I invite you to re-read the above paragraph and show me where the shorter period of time is located. I invite you to re-read this letter and help me understand how my family will benefit from 3 days of lost employment, 3 days of travel that will take us 3 hours round-trip, 2 days of childcare by a specialized provider, and, oh, we’ll either have to eat out or pack a lunch for the meals that we will need while traveling. Yes, I’m aware that, for families who are blessed to have Medicaid insurance, travel can be provided, or mileage can be paid.
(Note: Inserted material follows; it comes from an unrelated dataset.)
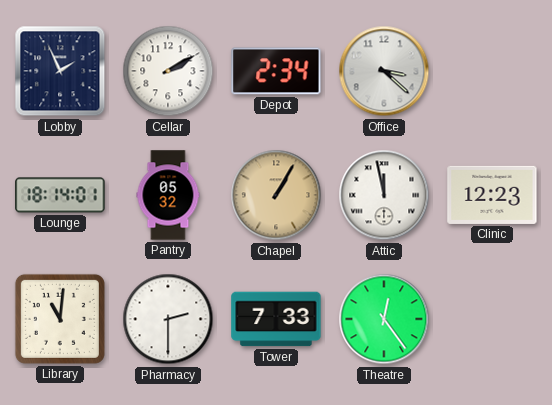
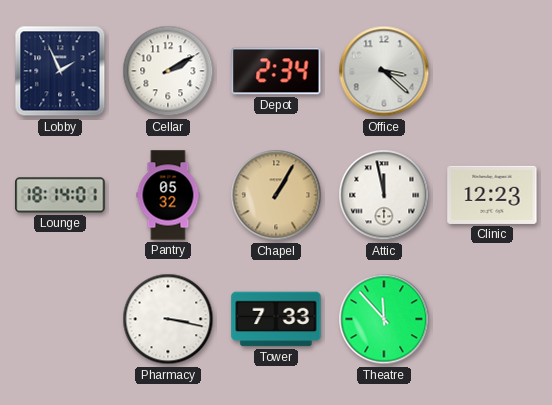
Library: 11:01 -> none
Pharmacy: 2:30 -> 3:17
Theatre: 12:24 -> 11:53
Again, this is another inconvenience to the families who could receive local care and treatment, and an increased expense to the system which is supposed to be saving money with this decision.
Closing the Winchester CDC is a mistake. It will adversely affect hundreds, if not thousands, of families in the Northern Shenandoah Valley, not to mention the numerous providers who rely on the CDC as a referral source when there is no place else to go for our children. I urge your readers to speak out against this closing, and for this community to stand beside its claim to provide local, mental health treatment and comprehensive evaluations to those of us who require these services.